Subjects refer to therapies but, while subjects have an id, therapies do not. To handle such cases unify
provides the option to specify references in reverse.
:unify/rev-variable specifies which column in the therapies file (subject.id in this case) refers back to the subject id in the subject file.
:unify/rev-attr specifies which attribute in the parent entity (i.e. the subject) this reference should be attached to (:subject/therapies in this case).
subjects:
- unify/input-tsv-file: "processed/rizvi-subjects.txt"
id: "subject.id"
sex: gender
meddra-disease: disease
smoker: smoker
therapies:
- unify/input-tsv-file: "processed/rizvi-therapies.txt"
treatment-regimen: "regimen"
line: "line"
unify/reverse:
unify/rev-variable: "subject.id"
unify/rev-attr: ":subject/therapies"
:subjects [{:unify/input-tsv-file "processed/rizvi-subjects.txt"
:id "subject.id"
:sex "gender"
:meddra-disease "disease"
:smoker "smoker"
:therapies {:unify/input-tsv-file "processed/rizvi-therapies.txt"
:treatment-regimen "regimen"
:line "line"
:unify/reverse {:unify/rev-variable "subject.id"
:unify/rev-attr :subject/therapies}}}
This is what the subjects file looks like:
| subject.id | disease | gender | smoker |
|---|---|---|---|
| AL4602 | Lung adenocarcinoma | M | Former |
| AU5884 | Lung adenocarcinoma | M | Former |
| BL3403 | Lung adenocarcinoma | F | Former |
| CA9903 | Lung adenocarcinoma | M | Former |
and this is the therapies file
| subject.id | line | regimen |
|---|---|---|
| AL4602 | 1 | Pembrolizumab-3wk |
| AU5884 | 3 | Pembrolizumab-2wk |
| BL3403 | 2 | Pembrolizumab-2wk |
| CA9903 | 4 | Pembrolizumab-3wk |
Data fields with multiple values
If your data has multiple values for an attribute in a single cell of the input table, you can tell unify
to split the content of the cell into individual values.
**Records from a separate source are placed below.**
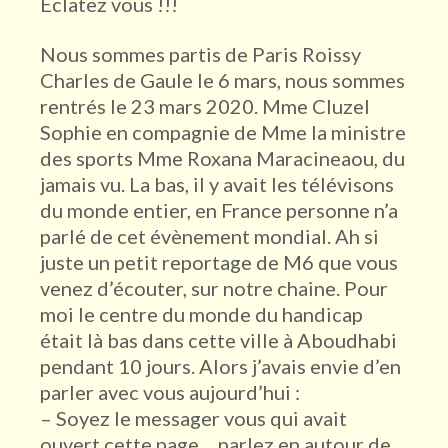
Eclatez vous !!!
Nous sommes partis de Paris Roissy
Charles de Gaule le 6 mars, nous sommes
rentrés le 23 mars 2020. Mme Cluzel
Sophie en compagnie de Mme la ministre
des sports Mme Roxana Maracineaou, du
jamais vu. La bas, il y avait les télévisons
du monde entier, en France personne n’a
parlé de cet évènement mondial. Ah si
juste un petit reportage de M6 que vous
venez d’écouter, sur notre chaine. Pour
moi le centre du monde du handicap
était là bas dans cette ville à Aboudhabi
pendant 10 jours. Alors j’avais envie d’en
parler avec vous aujourd’hui :
– Soyez le messager vous qui avait
ouvert cette page… parlez en autour de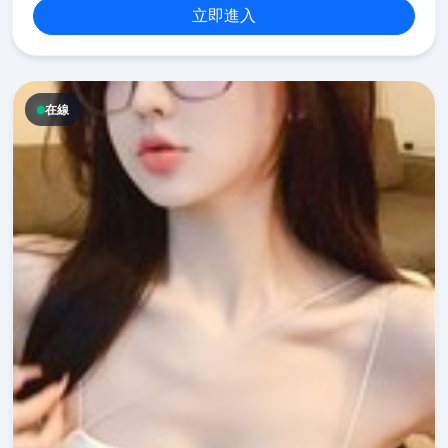
立即進入
在線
For instance in the following example we have a single
Genes column that contains multiple genes separated by ;. :cnv/genes is a cardinality-many attribute,
and therefore the set of genes in each cell will all be associated with a single entity.
This snippet shows how to direct Unify to handle these cases:
cnv:
- unify/input-tsv-file: "processed/cnv_ref_3.tsv"
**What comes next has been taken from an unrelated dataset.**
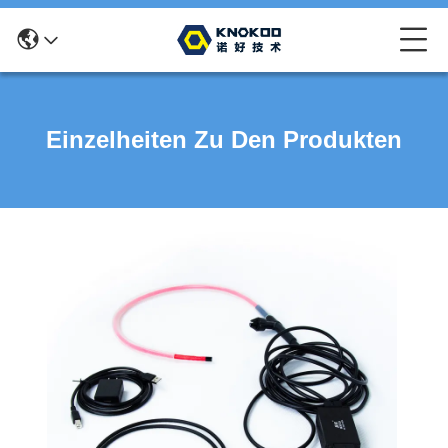
Einzelheiten Zu Den Produkten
genomic-coordinates: "gc.id"
id: "gc.id"
genes:
unify/many-delimiter: ";"
unify/many-variable: "Genes"
:cnv {:unify/input-tsv-file "processed/cnv_ref_3.tsv"]
:genomic-coordinates "gc.id"
:id "gc.id"
:genes {:unif/many-delimiter ";"
:unif/many-variable "Genes"}}
This is what the corresponding data table looks like
| gc.id | Genes |
|---|---|
| GRCh38:1:+:74450881:74911796 | CRYZ;ERICH3;ERICH3-AS1;TYW3 |
| GRCh38:2:+:120251789:120441226 | INHBB;RALB |
| GRCh38:2:+:125852095:126987310 | GYPC;LINC01941;TEX51 |
Constant values
You can use the :unify/constants directive to specify values that you want to be constant across all the entities in a file.
For instance in the following example all the measurements entity generated by pret will have a :measurement/epitope attribute with value LDHA.